Once in the cockpit, it becomes clear the target gamer is the casual player, the pilot who thinks energy management is something relating to gas mileage. While the game allows you to fly for the U.S. in the F-51 Mustang, F-80, and F-86, and the Soviets in the YAK-9 and the MiG-15, all of the planes exhibit extremely simplified flight characteristics. There is no airspeed drop in turns, it appears nearly impossible to stall, and the thrust-to-weight ratios seem way off. In all, energy management is your primary concern during a dogfight.
So, accepting that this isn’t a super realistic sim, how is it as a game? Pretty good, actually. Sabre Ace opens with an extremely well-done training mode, in which you can fly as either a U.S. or Soviet pilot in forgiving trainer aircraft. The training is progressive, with an instructor pilot talking the player through the exercises.
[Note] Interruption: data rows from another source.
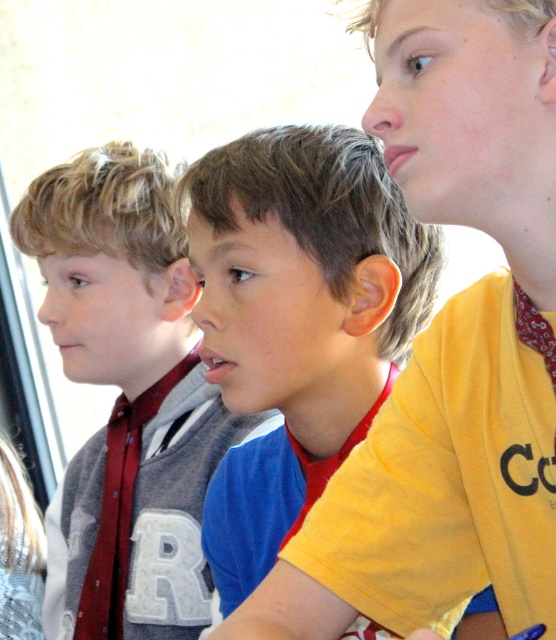 Question: Which of the following is the closest to the observer?

Choices:
 (A) (67, 282)
 (B) (115, 481)
 (C) (260, 374)

Answer: (C)

Question: Which point is closer to the camera taking this photo?

Choices:
 (A) (180, 326)
 (B) (240, 516)

Answer: (B)

Question: Is yellow matte shirt at center above matte red tie at left?

Choices:
 (A) no
 (B) yes

Answer: (B)

Question: Which of the following is the farthest from the observer?

Choices:
 (A) gray fleece sweater at left
 (B) matte red tie at left

Answer: (B)

Question: Does yellow matte shirt at center appear under gray fleece sweater at left?

Choices:
 (A) no
 (B) yes

Answer: (A)

Question: Can you confirm if yellow matte shirt at center is bigger than matte red tie at left?

Choices:
 (A) no
 (B) yes

Answer: (B) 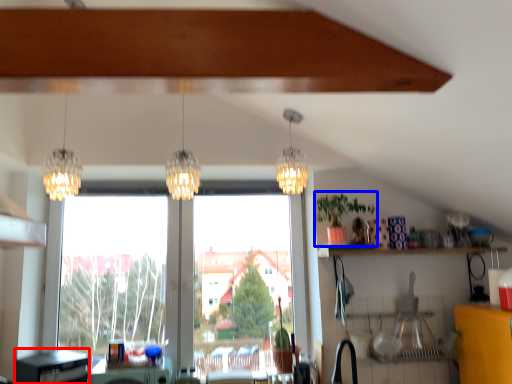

As the player demonstrates increasing proficiency, he graduates to better aircraft. This module is both effective and enjoyable.
While not providing the replay value of a dynamic campaign, the canned missions are well designed and provide a very good feel for the represented era. Microphone chatter is authentic sounding and adds to the atmosphere. As you play through the campaigns, success is rewarded with both increased responsibility, such as moving from wingman to flight leader status, and with more advanced aircraft, such as jet aircraft. In all there’s quite a bit to enjoy provided you can forgive the skim on realism.